* Listed entries:
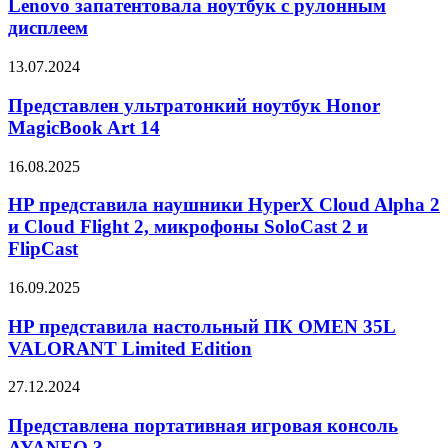
ноутбук
Lenovo запатентовала ноутбук с рулонным
с
дисплеем
рулонным
дисплеем
Представлен
13.07.2024
ультратонкий
ноутбук
Представлен ультратонкий ноутбук Honor
Honor
MagicBook Art 14
MagicBook
Art
HP
16.08.2025
14
представила
наушники
HP представила наушники HyperX Cloud Alpha 2
HyperX
и Cloud Flight 2, микрофоны SoloCast 2 и
Cloud
FlipCast
Alpha
2
HP
16.09.2025
и
представила
Cloud
настольный
HP представила настольный ПК OMEN 35L
Flight
ПК
2,
VALORANT Limited Edition
OMEN
микрофоны
35L
SoloCast
Представлена
27.12.2024
VALORANT
2
портативная
Limited
и
игровая
Представлена портативная игровая консоль
Edition
FlipCast
консоль
AYANEO 3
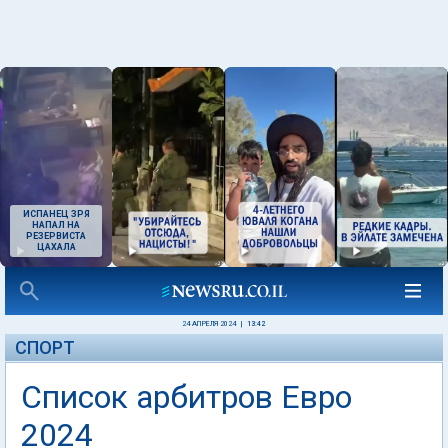
ИСПАНЕЦ ЗРЯ
НАПАЛ НА
РЕЗЕРВИСТА
ЦАХАЛА
24 АПРЕЛЯ 2024
|
13:42
СПОРТ
Список арбитров Евро
2024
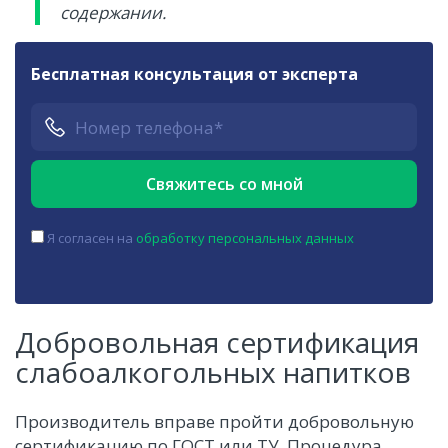
содержании.
Бесплатная консультация от эксперта
Я согласен на
обработку персональных данных
Добровольная сертификация
слабоалкогольных напитков
Производитель вправе пройти добровольную
сертификацию по ГОСТ или ТУ. Процедура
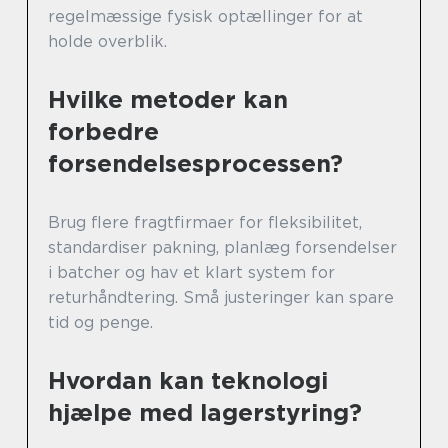
regelmæssige fysisk optællinger for at
holde overblik.
Hvilke metoder kan
forbedre
forsendelsesprocessen?
Brug flere fragtfirmaer for fleksibilitet,
standardiser pakning, planlæg forsendelser
i batcher og hav et klart system for
returhåndtering. Små justeringer kan spare
tid og penge.
Hvordan kan teknologi
hjælpe med lagerstyring?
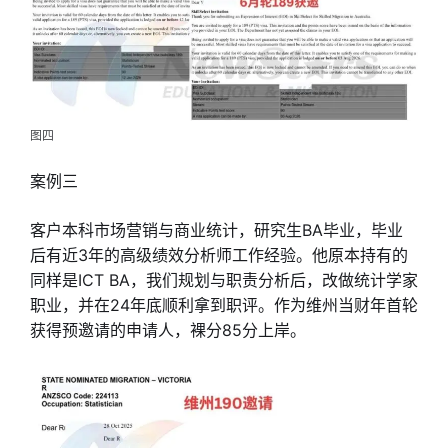
图四
案例三
客户本科市场营销与商业统计，研究生BA毕业，毕业
后有近3年的高级绩效分析师工作经验。他原本持有的
同样是ICT BA，我们规划与职责分析后，改做统计学家
职业，并在24年底顺利拿到职评。作为维州当财年首轮
获得预邀请的申请人，裸分85分上岸。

* Exercise requirements: The answer must consist of every line from the entries above that contains "OMEN".

* Exercise response:
HP представила настольный ПК OMEN 35L
OMEN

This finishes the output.